Ethnologue, Languages of the World
Ethnologue, Languages of the World, souvent abrégé en Ethnologue, est une publication de SIL International visant à inventorier toutes les langues du monde. Publiée en version sur papier depuis 1951, elle est également disponible sur internet depuis 1997.
Historique
La première édition de l'ouvrage est publiée en 1951 par la SIL[1]. Jusqu'à la 16e édition de 2009, la base de données est éditée sous la forme d'un ouvrage papier puis mise en ligne sur le site web[2].
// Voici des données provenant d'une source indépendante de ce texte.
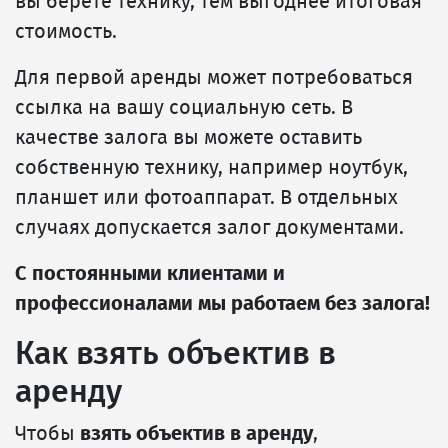
вы берёте технику, тем выгоднее итоговая
стоимость.
Для первой аренды может потребоваться
ссылка на вашу социальную сеть. В
качестве залога вы можете оставить
собственную технику, например ноутбук,
планшет или фотоаппарат. В отдельных
случаях допускается залог документами.
С постоянными клиентами и
профессионалами мы работаем без залога!
Как взять объектив в
аренду
Чтобы
взять объектив в аренду
,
À partir de décembre 2015, le site limite l'accès gratuit à sept pages par mois, au-delà , les utilisateurs doivent souscrire un abonnement[3] - [4], et depuis octobre 2019, si toutes les pages sont consultables, la majorité des données est cachée (autres que le code ISO 639-3, la classification, l'autonyme, et le lien vers la liste des ressources de l'OLAC), le reste requérant un abonnement payant[3] - [5]. Il est toutefois possible d'obtenir un abonnement standard gratuit en contribuant[6] - [7], et les anciennes éditions en ligne, depuis la 13e de 1996, sont disponibles à la consultation[8].
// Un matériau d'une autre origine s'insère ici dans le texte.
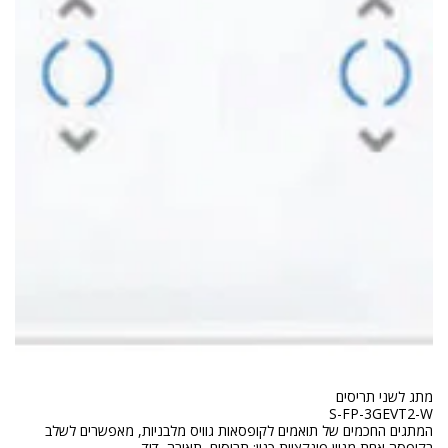
המתגים החכמים של תואמים לקופסאות גוויס מלבניות, מאפשרים לשלב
En 2022, la 25e édition compte 7 151 langues vivantes[9].
Collaborateurs
Le rédacteur en chef est Gary Simons, il est assisté par David Eberhard et le directeur de la rédaction est Charles Fennig, Paul Lewis est quant à lui employé comme consultant[10], tous sont professeurs de linguistique.
Les chercheurs sur le terrain sont employés par la SIL (environ 5 000 linguistes en 2020), ou sont des chercheurs indépendants[3]. Depuis la 17e édition de 2013, une partie des corrections est proposée par les contributeurs enregistrés sur le site sur une sous-page spéciale pour chaque langue et est vérifiée par Fennig[6].
Éditions
Les premières éditions d'Ethnologue sont publiées approximativement tous les quatre ans, et à partir de la 18e édition, tous les ans[11]
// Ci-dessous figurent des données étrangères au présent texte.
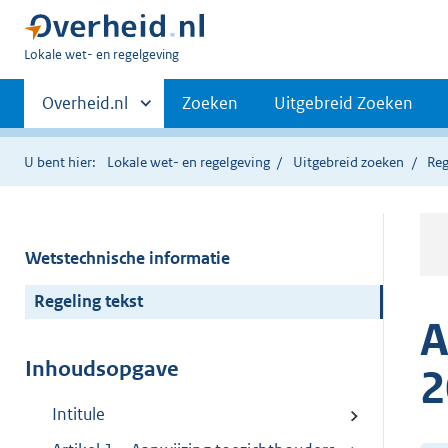
U
Lokale wet- en regelgeving
bent
Primaire
hier:
Andere
Overheid.nl
Zoeken
Uitgebreid Zoeken
sites
navigatie
binnen
U bent hier:
Lokale wet- en regelgeving
Uitgebreid zoeken
Reg
Wetstechnische informatie
Regeling tekst
A
Inhoudsopgave
2
Intitule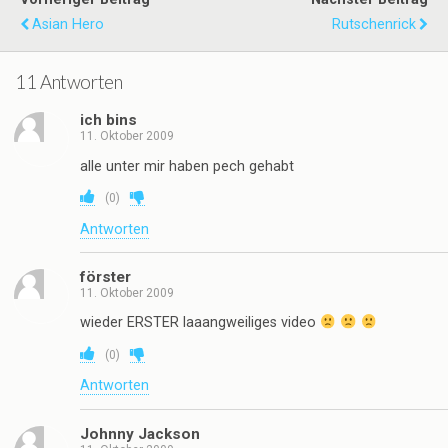
Asian Hero
Rutschenrick
11 Antworten
ich bins
11. Oktober 2009
alle unter mir haben pech gehabt
(
0
)
Antworten
förster
11. Oktober 2009
wieder ERSTER laaangweiliges video
(
0
)
Antworten
Johnny Jackson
Édition | Date | Éditeur | Notes |
---|---|---|---|
1 | 1951 | Richard S. Pittman | 10 pages miméographiées - 46 langues |
2 | 1951 | Pittman | |
3 | 1952 | Pittman | |
4 | 1953 | Pittman | |
5 | 1958 | Pittman | Première édition en format livre |
6 | 1965 | Pittman | |
7 | 1969 | Pittman | 4 493 langues |
8 | 1974 | Barbara F. Grimes | |
9 | 1978 | Grimes | |
10 | 1984 | Grimes | Première introduction des codes SIL |
11 | 1988 | Grimes | 6 253 langues |
12 | 1992 | Grimes | 6 662 langues |
13 | 1996 | Grimes | 6 883 langues |
14 | 2000 | Grimes | 6 809 langues |
15 | 2005 | Raymond G. Gordon, Jr. | 6 912 langues - Projet de norme ISO |
16 | 2009 | M. Paul Lewis | 6 909 langues |
17 | 2013[13] | Lewis, Gary F. Simons et Charles D. Fennig | 7 106 langues |
18 | 2015 | Lewis, Simons et Fennig | 7 102 langues |
19 | 2016 | Lewis, Simons et Fennig | 7 097 langues |
20 | 2017 | Simons et Fennig | 7 099 langues |
21 | 2018 | Simons et Fennig | 7 097 langues |
22 | 2019 | David M. Eberhard, Simons et Fennig | 7 111 langues |
23 | 2020 | Eberhard, Simons et Fennig | 7 117 langues |
24 | 2021 | Eberhard, Simons et Fennig | 7 139 langues |
25 | 2022 | Eberhard, Simons et Fennig | 7 151 langues |
Code SIL
En 1984, Ethnologue publie un système de codage à trois lettres appelé « code SIL » pour identifier chaque langue qu'il décrit, lequel dépasse largement les normes antérieures (comme l'ISO 639-1)[1]. La 14e édition, publiée en 2000, comprend 7 148 codes linguistiques qui généralement ne correspondent pas à la norme ISO 639-3. En 2002, Ethnologue demande à travailler avec l'Organisation internationale de normalisation (ISO) afin d'intégrer ses codes dans un projet de norme internationale. La 15e édition, publiée en 2005, utilise ce nouveau standard et comprend 7 299 codes ISO 639-3. Les collections et les familles de langues ont été intégrées dans la norme ISO 639-5[14].
Présentation des données
Langues individuelles
Les langues individuelles possèdent chacune leur page, avec un onglet principal portant les informations sur le pays d'origine de la langue, des onglets pour les autres pays où elle est parlée, un onglet avec une carte interactive, et un dernier onglet, visible uniquement pour les participants au programme de contribution, où ces derniers peuvent proposer des modifications si certaines informations diffèrent des sources ou sont obsolètes.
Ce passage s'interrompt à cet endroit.